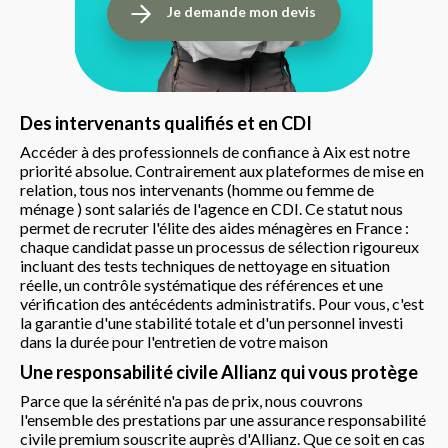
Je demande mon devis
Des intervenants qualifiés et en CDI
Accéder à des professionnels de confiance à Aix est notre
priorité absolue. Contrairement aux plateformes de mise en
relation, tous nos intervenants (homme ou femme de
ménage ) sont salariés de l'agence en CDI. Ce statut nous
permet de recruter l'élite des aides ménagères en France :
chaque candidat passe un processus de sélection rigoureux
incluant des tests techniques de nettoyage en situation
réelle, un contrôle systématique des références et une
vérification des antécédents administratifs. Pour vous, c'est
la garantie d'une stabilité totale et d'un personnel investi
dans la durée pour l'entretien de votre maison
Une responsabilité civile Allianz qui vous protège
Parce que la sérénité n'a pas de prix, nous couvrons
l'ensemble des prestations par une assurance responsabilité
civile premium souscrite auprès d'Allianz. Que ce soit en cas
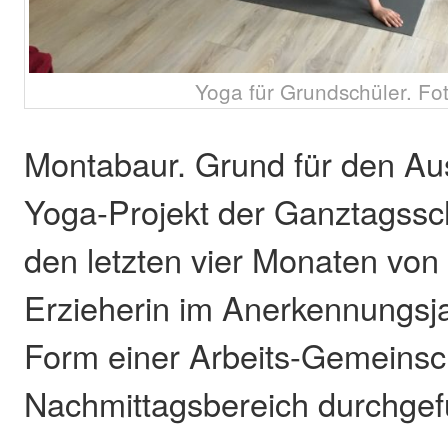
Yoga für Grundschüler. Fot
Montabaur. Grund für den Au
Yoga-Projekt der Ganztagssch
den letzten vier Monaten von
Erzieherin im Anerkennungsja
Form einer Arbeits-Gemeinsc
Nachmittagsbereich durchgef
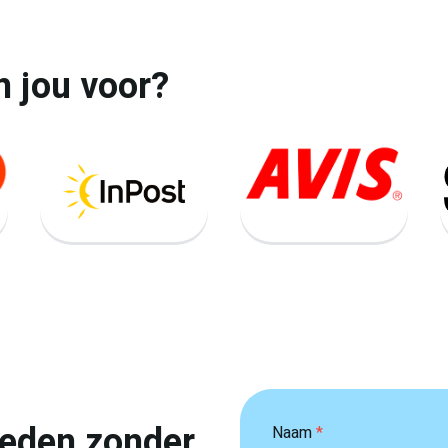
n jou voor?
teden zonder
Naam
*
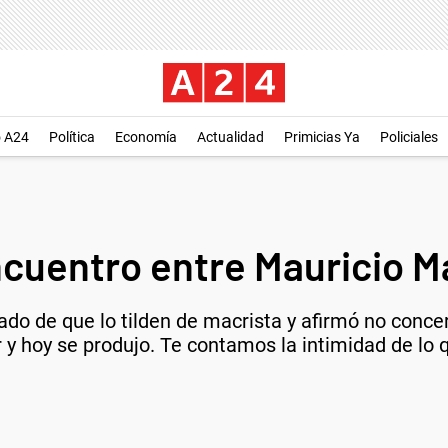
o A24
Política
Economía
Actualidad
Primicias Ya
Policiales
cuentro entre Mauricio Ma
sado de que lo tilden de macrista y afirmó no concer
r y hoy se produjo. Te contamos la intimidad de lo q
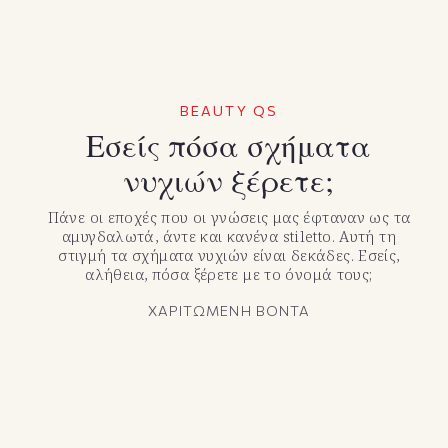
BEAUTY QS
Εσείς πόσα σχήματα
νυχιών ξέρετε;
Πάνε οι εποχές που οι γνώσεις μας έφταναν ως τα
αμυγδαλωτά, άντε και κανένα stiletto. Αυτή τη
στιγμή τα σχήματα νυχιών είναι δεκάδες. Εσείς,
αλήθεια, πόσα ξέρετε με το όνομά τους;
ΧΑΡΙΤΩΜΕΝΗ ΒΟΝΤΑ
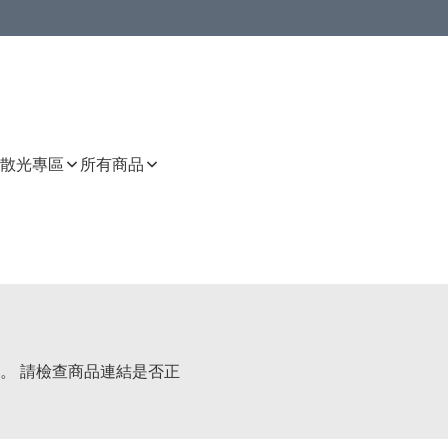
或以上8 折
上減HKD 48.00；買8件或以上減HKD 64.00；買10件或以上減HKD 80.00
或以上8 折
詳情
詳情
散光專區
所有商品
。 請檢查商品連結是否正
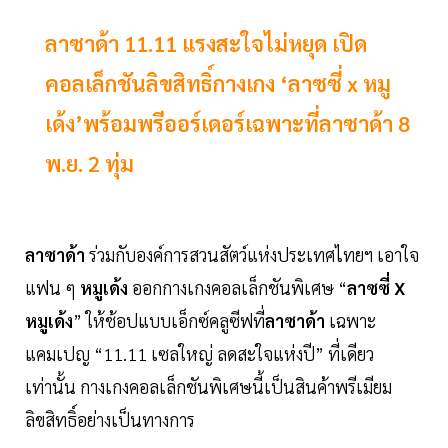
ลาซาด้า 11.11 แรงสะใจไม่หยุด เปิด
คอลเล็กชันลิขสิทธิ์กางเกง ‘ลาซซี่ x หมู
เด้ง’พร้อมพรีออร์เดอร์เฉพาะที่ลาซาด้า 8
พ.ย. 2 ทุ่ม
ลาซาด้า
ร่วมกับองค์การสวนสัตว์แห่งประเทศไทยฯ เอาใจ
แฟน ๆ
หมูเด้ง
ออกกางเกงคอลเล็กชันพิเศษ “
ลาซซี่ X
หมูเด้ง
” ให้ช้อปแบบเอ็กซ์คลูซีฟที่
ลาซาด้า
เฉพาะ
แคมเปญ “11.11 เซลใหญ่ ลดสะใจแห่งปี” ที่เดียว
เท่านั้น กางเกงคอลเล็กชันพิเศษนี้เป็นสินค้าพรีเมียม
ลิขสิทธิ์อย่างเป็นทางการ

EXERCISE AIM => Omit the pictures and copy the records above exactly.

SOLUTION FOR THIS EXERCISE =>
Je demande mon devis
Des intervenants qualifiés et en CDI
Accéder à des professionnels de confiance à Aix est notre
priorité absolue. Contrairement aux plateformes de mise en
relation, tous nos intervenants (homme ou femme de
ménage ) sont salariés de l'agence en CDI. Ce statut nous
permet de recruter l'élite des aides ménagères en France :
chaque candidat passe un processus de sélection rigoureux
incluant des tests techniques de nettoyage en situation
réelle, un contrôle systématique des références et une
vérification des antécédents administratifs. Pour vous, c'est
la garantie d'une stabilité totale et d'un personnel investi
dans la durée pour l'entretien de votre maison
Une responsabilité civile Allianz qui vous protège
Parce que la sérénité n'a pas de prix, nous couvrons
l'ensemble des prestations par une assurance responsabilité
civile premium souscrite auprès d'Allianz. Que ce soit en cas
Yoga für Grundschüler. Fot
Montabaur. Grund für den Au
Yoga-Projekt der Ganztagssch
den letzten vier Monaten von
Erzieherin im Anerkennungsja
Form einer Arbeits-Gemeinsc
Nachmittagsbereich durchgef
n jou voor?
teden zonder
Naam
*
o A24
Política
Economía
Actualidad
Primicias Ya
Policiales
cuentro entre Mauricio Ma
sado de que lo tilden de macrista y afirmó no concer
r y hoy se produjo. Te contamos la intimidad de lo q
BEAUTY QS
Εσείς πόσα σχήματα
νυχιών ξέρετε;
Πάνε οι εποχές που οι γνώσεις μας έφταναν ως τα
αμυγδαλωτά, άντε και κανένα stiletto. Αυτή τη
στιγμή τα σχήματα νυχιών είναι δεκάδες. Εσείς,
αλήθεια, πόσα ξέρετε με το όνομά τους;
ΧΑΡΙΤΩΜΕΝΗ ΒΟΝΤΑ
或以上8 折
上減HKD 48.00；買8件或以上減HKD 64.00；買10件或以上減HKD 80.00
或以上8 折
詳情
詳情
散光專區
所有商品
。 請檢查商品連結是否正
ลาซาด้า 11.11 แรงสะใจไม่หยุด เปิด
คอลเล็กชันลิขสิทธิ์กางเกง ‘ลาซซี่ x หมู
เด้ง’พร้อมพรีออร์เดอร์เฉพาะที่ลาซาด้า 8
พ.ย. 2 ทุ่ม
ลาซาด้า
ร่วมกับองค์การสวนสัตว์แห่งประเทศไทยฯ เอาใจ
แฟน ๆ
หมูเด้ง
ออกกางเกงคอลเล็กชันพิเศษ “
ลาซซี่ X
หมูเด้ง
” ให้ช้อปแบบเอ็กซ์คลูซีฟที่
ลาซาด้า
เฉพาะ
แคมเปญ “11.11 เซลใหญ่ ลดสะใจแห่งปี” ที่เดียว
เท่านั้น กางเกงคอลเล็กชันพิเศษนี้เป็นสินค้าพรีเมียม
ลิขสิทธิ์อย่างเป็นทางการ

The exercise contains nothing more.